Return all of the data below verbatim and exclude every picture.
____
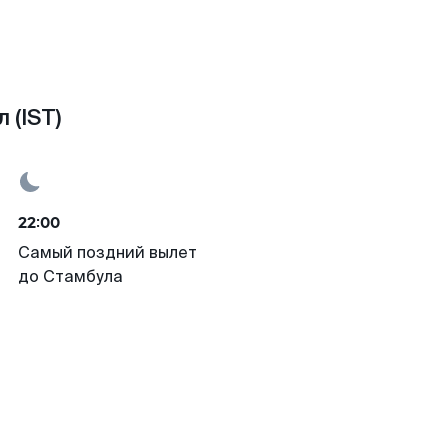
 (IST)
22:00
Самый поздний вылет
до Стамбула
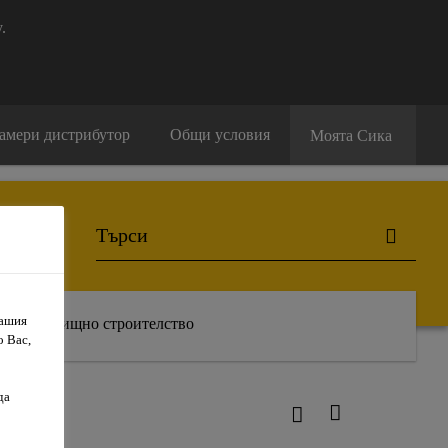
.
амери дистрибутор
Общи условия
Моята Сика
Вашия
Жилищно строителство
о Вас,
да
 RFA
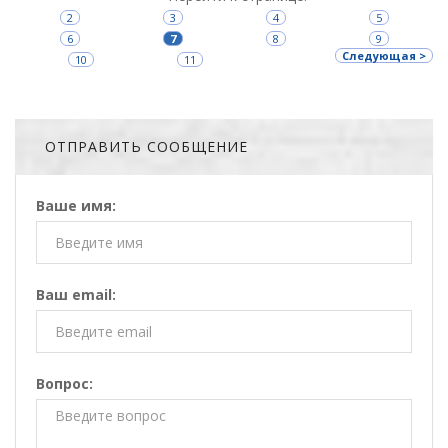
2
3
4
5
6
7
8
9
Следующая >
10
11
ОТПРАВИТЬ СООБЩЕНИЕ
Ваше имя:
Ваш email:
Вопрос:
____
| ANSWER AREA |
 (IST)
22:00
Самый поздний вылет
до Стамбула
.
амери дистрибутор
Общи условия
Моята Сика
Вашия
Жилищно строителство
о Вас,
да
 RFA
2
3
4
5
6
7
8
9
Следующая >
10
11
ОТПРАВИТЬ СООБЩЕНИЕ
Ваше имя:
Ваш email:
Вопрос:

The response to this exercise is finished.